> **THE PROBLEM**:
These records contain pictures, which must be left out; copy exactly the lines from the one with "发牌公正，与世界玩家同台竞技" up to and including the one with "Datenschutzeinstellungen".

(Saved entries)

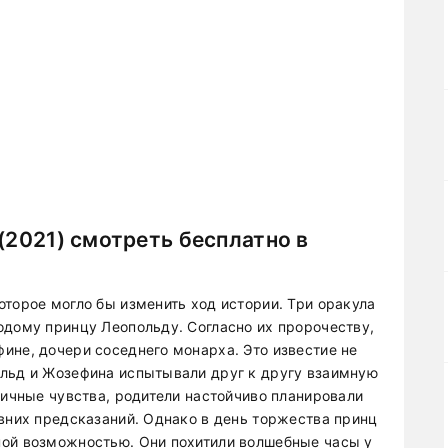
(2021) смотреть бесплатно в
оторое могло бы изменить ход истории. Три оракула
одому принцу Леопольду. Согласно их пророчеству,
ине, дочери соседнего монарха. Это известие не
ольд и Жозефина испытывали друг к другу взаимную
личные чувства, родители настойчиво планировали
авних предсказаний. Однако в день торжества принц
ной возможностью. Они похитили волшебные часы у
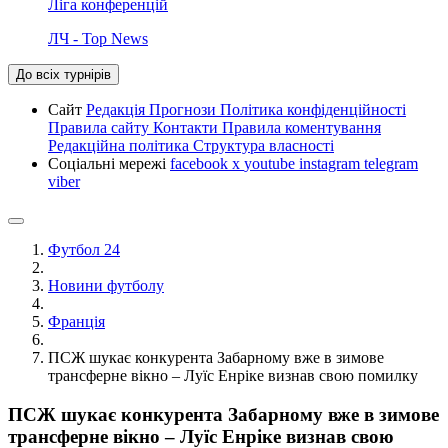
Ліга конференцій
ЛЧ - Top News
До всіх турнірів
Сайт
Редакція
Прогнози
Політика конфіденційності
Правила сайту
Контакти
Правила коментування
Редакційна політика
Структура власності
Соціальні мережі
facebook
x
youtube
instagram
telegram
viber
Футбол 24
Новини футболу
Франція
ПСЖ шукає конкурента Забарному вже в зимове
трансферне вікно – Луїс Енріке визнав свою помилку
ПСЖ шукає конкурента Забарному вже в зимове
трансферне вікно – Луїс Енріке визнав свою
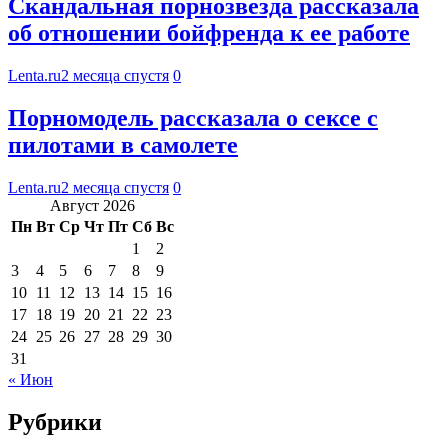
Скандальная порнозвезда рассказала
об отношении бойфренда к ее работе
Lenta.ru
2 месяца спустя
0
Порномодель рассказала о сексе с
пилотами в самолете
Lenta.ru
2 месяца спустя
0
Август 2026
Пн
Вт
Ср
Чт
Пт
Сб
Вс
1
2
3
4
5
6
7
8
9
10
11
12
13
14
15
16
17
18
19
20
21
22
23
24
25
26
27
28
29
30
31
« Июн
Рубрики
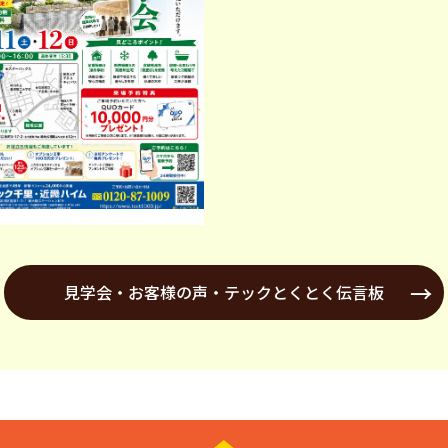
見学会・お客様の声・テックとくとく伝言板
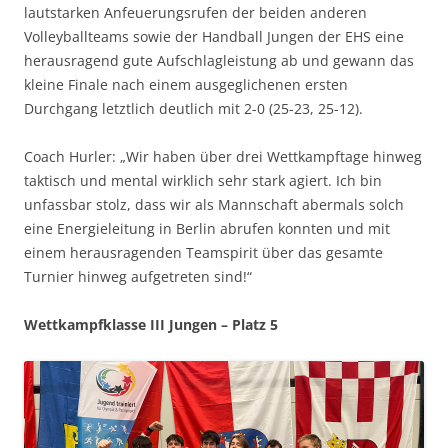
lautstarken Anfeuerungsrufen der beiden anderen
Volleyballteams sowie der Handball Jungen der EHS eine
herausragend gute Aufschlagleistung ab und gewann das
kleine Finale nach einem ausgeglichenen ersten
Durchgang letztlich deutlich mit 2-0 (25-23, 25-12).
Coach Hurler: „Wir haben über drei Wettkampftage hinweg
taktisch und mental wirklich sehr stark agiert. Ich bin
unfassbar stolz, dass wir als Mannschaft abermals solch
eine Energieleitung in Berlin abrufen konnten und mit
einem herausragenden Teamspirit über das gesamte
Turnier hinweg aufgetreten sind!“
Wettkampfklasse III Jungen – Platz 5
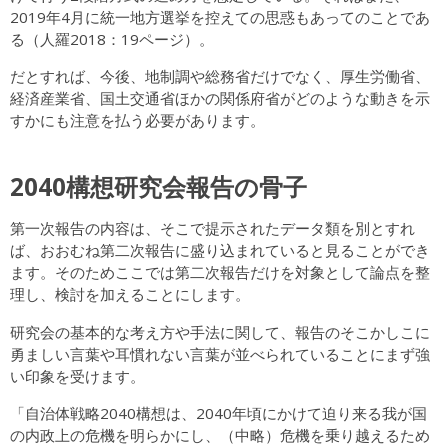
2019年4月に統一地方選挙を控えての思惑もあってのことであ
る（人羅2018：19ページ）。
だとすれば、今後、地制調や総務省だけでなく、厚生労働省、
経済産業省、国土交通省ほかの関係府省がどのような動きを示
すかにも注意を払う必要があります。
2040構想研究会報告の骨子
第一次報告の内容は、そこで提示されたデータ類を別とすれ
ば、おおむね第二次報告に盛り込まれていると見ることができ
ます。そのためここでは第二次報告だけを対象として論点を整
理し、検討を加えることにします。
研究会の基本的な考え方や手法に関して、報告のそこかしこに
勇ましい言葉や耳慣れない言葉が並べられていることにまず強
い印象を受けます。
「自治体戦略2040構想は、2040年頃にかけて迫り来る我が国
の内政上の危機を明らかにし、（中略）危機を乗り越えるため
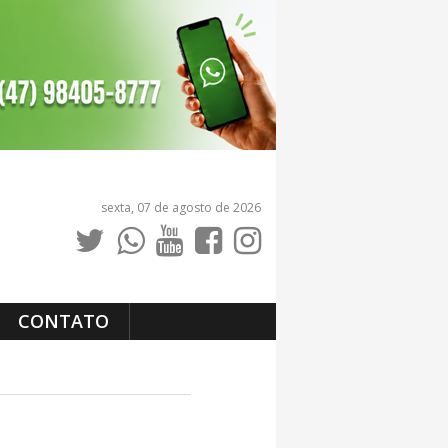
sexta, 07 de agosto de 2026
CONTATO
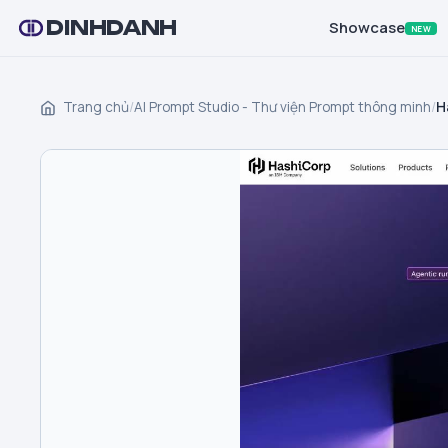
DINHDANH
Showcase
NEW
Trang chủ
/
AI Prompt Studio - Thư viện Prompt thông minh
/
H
==
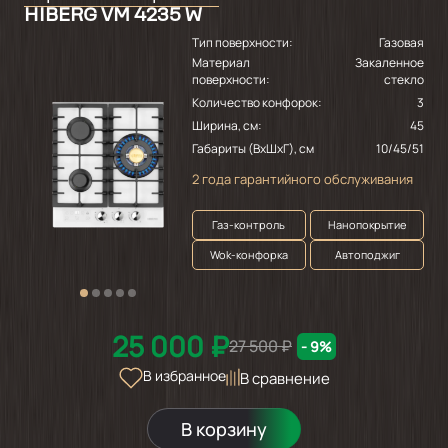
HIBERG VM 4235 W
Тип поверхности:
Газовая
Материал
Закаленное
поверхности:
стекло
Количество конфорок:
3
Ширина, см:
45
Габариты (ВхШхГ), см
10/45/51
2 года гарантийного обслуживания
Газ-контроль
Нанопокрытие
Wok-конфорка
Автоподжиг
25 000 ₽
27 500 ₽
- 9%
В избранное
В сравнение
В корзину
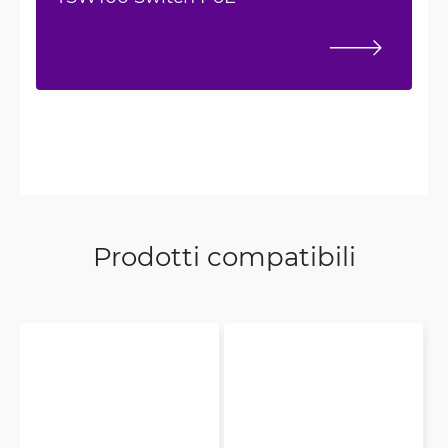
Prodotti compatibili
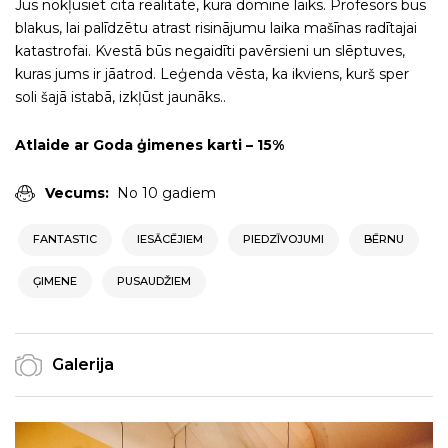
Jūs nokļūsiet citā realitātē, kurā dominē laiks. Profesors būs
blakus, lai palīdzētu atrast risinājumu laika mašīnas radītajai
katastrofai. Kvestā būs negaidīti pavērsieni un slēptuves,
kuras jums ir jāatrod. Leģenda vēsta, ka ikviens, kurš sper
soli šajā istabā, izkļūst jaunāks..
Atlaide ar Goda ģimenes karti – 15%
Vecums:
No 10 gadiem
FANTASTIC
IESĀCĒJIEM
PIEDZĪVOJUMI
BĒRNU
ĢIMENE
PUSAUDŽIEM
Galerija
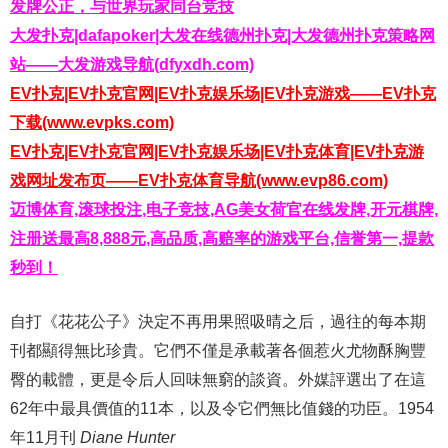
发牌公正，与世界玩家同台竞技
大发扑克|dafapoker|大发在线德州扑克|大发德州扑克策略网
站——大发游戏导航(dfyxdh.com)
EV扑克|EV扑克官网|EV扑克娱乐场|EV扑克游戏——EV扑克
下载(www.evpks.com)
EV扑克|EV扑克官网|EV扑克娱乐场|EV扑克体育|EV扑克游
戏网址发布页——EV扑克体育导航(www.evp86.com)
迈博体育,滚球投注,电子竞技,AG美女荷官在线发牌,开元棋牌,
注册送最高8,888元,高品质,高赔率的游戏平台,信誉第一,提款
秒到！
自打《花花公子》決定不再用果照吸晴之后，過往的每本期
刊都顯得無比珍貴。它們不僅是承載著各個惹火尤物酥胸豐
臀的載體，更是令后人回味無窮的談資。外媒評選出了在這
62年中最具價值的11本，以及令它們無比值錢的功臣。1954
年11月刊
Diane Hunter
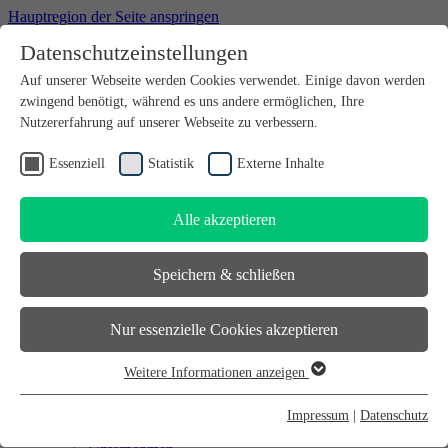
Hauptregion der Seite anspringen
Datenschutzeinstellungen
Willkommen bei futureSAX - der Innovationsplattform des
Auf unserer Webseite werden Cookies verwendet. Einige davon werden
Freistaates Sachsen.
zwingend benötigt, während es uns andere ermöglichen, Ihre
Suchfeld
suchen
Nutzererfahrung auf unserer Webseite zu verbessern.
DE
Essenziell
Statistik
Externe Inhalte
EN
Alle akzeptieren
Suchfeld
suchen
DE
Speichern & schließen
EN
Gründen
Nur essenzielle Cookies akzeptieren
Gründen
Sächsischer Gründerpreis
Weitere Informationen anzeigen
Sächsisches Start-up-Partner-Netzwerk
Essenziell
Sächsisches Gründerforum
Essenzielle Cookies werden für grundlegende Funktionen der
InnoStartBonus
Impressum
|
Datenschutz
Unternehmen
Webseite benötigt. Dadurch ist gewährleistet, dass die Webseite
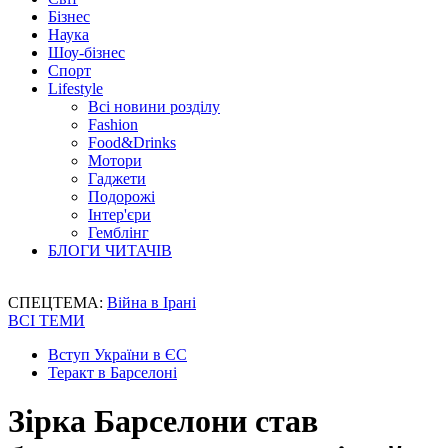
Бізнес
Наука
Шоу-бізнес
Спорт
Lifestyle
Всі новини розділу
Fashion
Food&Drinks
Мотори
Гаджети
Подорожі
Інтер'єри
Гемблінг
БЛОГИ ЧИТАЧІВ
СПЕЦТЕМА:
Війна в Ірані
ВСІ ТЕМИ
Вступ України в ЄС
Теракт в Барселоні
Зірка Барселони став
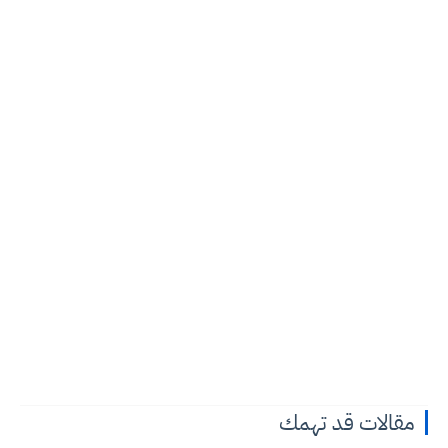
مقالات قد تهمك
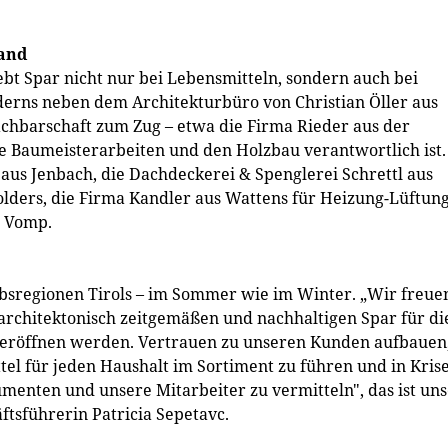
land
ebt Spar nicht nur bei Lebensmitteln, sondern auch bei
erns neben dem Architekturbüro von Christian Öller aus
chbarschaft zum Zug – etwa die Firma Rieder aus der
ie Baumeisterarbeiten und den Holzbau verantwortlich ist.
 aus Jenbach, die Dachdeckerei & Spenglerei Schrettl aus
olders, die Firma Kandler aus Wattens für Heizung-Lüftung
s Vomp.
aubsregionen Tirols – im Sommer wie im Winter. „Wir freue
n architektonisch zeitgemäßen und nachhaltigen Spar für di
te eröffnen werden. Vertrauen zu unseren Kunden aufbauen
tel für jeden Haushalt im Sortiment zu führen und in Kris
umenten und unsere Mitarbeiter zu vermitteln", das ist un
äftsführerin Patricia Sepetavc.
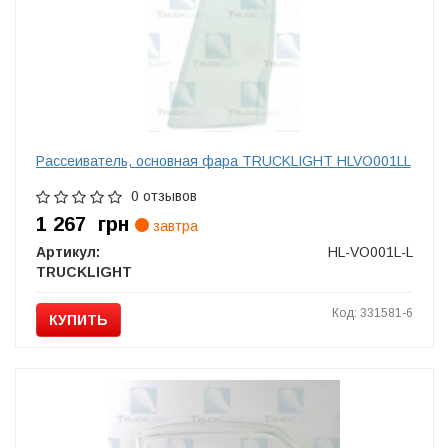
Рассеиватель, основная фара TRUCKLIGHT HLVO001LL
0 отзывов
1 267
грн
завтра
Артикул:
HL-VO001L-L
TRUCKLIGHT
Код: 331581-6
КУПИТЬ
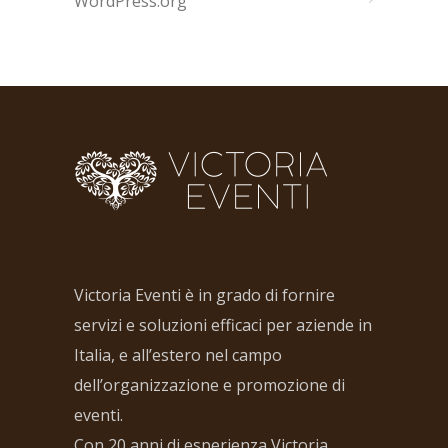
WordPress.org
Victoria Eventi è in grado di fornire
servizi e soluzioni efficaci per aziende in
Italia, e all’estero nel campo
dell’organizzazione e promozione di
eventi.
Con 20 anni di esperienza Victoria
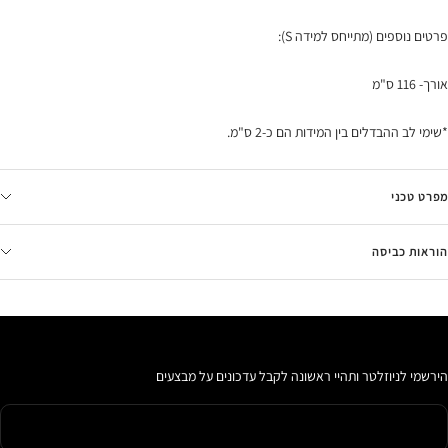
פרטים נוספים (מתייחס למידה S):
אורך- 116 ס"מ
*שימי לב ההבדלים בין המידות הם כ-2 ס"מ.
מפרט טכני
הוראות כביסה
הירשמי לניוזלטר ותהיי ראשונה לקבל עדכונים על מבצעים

> **ANSWER AREA**:
发牌公正，与世界玩家同台竞技
大发扑克|dafapoker|大发在线德州扑克|大发德州扑克策略网
站——大发游戏导航(dfyxdh.com)
EV扑克|EV扑克官网|EV扑克娱乐场|EV扑克游戏——EV扑克
下载(www.evpks.com)
EV扑克|EV扑克官网|EV扑克娱乐场|EV扑克体育|EV扑克游
戏网址发布页——EV扑克体育导航(www.evp86.com)
迈博体育,滚球投注,电子竞技,AG美女荷官在线发牌,开元棋牌,
注册送最高8,888元,高品质,高赔率的游戏平台,信誉第一,提款
秒到！
自打《花花公子》決定不再用果照吸晴之后，過往的每本期
刊都顯得無比珍貴。它們不僅是承載著各個惹火尤物酥胸豐
臀的載體，更是令后人回味無窮的談資。外媒評選出了在這
62年中最具價值的11本，以及令它們無比值錢的功臣。1954
年11月刊
Diane Hunter
Hauptregion der Seite anspringen
Datenschutzeinstellungen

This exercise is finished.